O neurofilósofo John Searle, em seu afã de distinguir consciência de inteligência, constrói uma parábola interessante. Imaginemos uma mulher que não consiga ver cores, que veja em preto e branco. Atormentada e fascinada por sua condição física, ela passa a estudar intensamente o conceito de cor, de espectro de ondas, de coloração de pigmentos e etc. Após anos de estudo, não há especialista melhor em cor do que ela. Contudo, nenhum dos seus conhecimentos a permite saber o que é ver uma cor. Ela sabe qual a faixa eletromagnética de todos os tons de azul, quais combinam e quais não, mas é incapaz de saber o que é ver a cor azul.

Quando estudei Searle brevemente, pensei em outro exemplo bastante pertinente.
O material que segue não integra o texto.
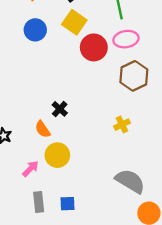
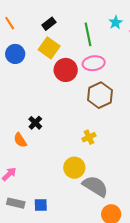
yellow circle: (57, 155) -> (74, 168), moved
gray rectangle: (39, 202) -> (16, 203), turned -72

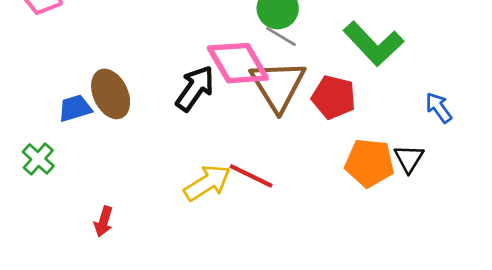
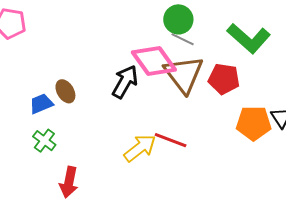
brown ellipse: (111, 94) -> (65, 91), size x0.7
green cross: (38, 159) -> (44, 141), moved
red arrow: (104, 221) -> (69, 182), size x1.4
Nós sabemos que os beija-flores veem os espectros de onda ultra-violeta, que nós humanos somos incapazes de ver. Apesar de sabermos que o beija-flor vê tal cor, somos absolutamente incapazes de saber que cor é o ultra-violeta. Todas as representações gráficas da cor ultra-violeta, em filmes, artes, videogames, a representa como a cor violeta(curiosamente, a cor “infra-vermelho” costuma ser representada pela cor verde, dado que fotos infra-vermelho são representadas em escalas de verde). A noção sobre espectro, o estudo sobre cor, não supera o vivenciar o fenômeno cor(usei a palavra “vivenciar”, já podem queimar o pós-moderno aqui). Existem “cores”, portanto, que somos capazes de entender sem jamais vivê-las.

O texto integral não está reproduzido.